From the entries below, copy each line in which the word "Directory" occurs.

_Records for processing:_
>>>>

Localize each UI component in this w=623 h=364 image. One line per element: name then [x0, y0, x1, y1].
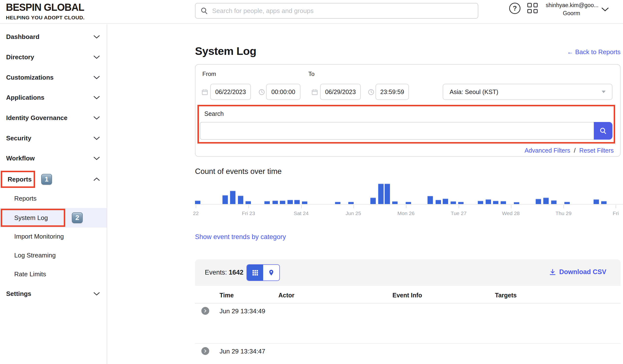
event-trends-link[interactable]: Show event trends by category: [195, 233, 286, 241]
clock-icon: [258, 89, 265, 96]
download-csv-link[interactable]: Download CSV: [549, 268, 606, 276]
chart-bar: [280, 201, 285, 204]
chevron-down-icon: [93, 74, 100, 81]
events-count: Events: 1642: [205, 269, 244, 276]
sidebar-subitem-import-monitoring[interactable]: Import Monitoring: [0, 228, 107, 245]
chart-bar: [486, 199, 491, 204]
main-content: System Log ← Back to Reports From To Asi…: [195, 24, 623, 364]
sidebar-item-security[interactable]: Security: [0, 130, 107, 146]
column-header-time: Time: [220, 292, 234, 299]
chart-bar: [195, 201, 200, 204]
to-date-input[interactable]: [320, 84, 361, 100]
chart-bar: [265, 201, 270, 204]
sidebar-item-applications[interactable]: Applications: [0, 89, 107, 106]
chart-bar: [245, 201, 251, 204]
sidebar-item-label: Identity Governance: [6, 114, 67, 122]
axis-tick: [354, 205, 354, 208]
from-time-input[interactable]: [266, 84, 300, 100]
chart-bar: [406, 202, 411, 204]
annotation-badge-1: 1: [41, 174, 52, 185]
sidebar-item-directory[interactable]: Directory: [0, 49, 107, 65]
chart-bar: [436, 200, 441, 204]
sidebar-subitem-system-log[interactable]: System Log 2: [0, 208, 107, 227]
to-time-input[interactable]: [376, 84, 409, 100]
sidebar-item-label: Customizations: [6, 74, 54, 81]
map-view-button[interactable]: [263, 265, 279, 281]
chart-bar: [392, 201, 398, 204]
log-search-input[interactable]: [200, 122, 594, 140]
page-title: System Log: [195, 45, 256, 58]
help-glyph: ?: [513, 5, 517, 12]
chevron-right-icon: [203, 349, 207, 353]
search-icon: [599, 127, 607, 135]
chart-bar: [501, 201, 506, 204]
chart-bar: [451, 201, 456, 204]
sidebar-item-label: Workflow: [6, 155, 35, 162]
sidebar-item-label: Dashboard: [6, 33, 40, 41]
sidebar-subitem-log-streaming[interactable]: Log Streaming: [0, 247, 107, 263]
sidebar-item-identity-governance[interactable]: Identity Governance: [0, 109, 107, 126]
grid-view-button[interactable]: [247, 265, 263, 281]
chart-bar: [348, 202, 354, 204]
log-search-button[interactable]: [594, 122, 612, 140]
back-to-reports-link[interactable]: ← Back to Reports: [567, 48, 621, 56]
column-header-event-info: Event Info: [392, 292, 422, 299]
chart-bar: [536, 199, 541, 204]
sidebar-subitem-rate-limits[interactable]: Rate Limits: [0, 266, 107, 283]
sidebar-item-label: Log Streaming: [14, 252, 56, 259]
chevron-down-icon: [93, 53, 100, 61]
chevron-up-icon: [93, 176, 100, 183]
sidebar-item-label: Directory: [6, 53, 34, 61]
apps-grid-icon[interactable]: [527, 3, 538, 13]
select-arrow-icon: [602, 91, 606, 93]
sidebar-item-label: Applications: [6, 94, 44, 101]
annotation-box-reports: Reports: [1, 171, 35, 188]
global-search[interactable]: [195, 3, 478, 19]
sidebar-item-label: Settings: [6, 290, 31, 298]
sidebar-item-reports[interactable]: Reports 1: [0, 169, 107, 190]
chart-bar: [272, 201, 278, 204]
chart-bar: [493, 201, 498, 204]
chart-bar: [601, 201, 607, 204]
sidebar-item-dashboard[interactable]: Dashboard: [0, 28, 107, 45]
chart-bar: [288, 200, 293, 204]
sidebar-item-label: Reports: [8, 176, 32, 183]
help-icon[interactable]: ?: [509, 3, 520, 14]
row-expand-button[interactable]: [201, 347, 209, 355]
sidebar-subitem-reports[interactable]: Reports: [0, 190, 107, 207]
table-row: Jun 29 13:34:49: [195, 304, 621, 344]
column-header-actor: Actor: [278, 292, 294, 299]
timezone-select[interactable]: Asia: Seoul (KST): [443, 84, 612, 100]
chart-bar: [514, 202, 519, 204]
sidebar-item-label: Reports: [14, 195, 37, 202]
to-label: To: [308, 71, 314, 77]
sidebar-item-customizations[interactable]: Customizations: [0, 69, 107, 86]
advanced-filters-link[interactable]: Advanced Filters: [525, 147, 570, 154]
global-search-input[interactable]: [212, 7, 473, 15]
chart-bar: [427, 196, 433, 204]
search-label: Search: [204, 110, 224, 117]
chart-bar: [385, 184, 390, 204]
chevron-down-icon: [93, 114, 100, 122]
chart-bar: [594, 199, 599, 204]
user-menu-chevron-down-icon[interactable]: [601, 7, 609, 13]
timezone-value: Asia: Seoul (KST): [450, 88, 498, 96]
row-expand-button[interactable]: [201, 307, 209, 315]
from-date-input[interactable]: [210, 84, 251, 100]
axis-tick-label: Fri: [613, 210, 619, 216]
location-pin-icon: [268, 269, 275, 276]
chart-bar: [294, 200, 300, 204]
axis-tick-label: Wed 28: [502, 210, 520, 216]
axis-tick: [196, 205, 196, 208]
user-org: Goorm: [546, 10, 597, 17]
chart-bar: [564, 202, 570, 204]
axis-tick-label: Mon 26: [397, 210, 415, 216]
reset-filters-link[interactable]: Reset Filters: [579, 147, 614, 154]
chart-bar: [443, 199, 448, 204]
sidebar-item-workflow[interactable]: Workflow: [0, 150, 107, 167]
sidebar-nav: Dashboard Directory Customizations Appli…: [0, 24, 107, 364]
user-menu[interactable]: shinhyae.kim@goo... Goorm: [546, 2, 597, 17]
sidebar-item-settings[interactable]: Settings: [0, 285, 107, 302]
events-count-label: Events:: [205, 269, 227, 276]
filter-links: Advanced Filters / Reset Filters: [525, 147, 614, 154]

<<<<

_Answer below:_
sidebar-item-directory[interactable]: Directory: [0, 49, 107, 65]
sidebar-item-label: Directory: [6, 53, 34, 61]
sidebar-nav: Dashboard Directory Customizations Appli…: [0, 24, 107, 364]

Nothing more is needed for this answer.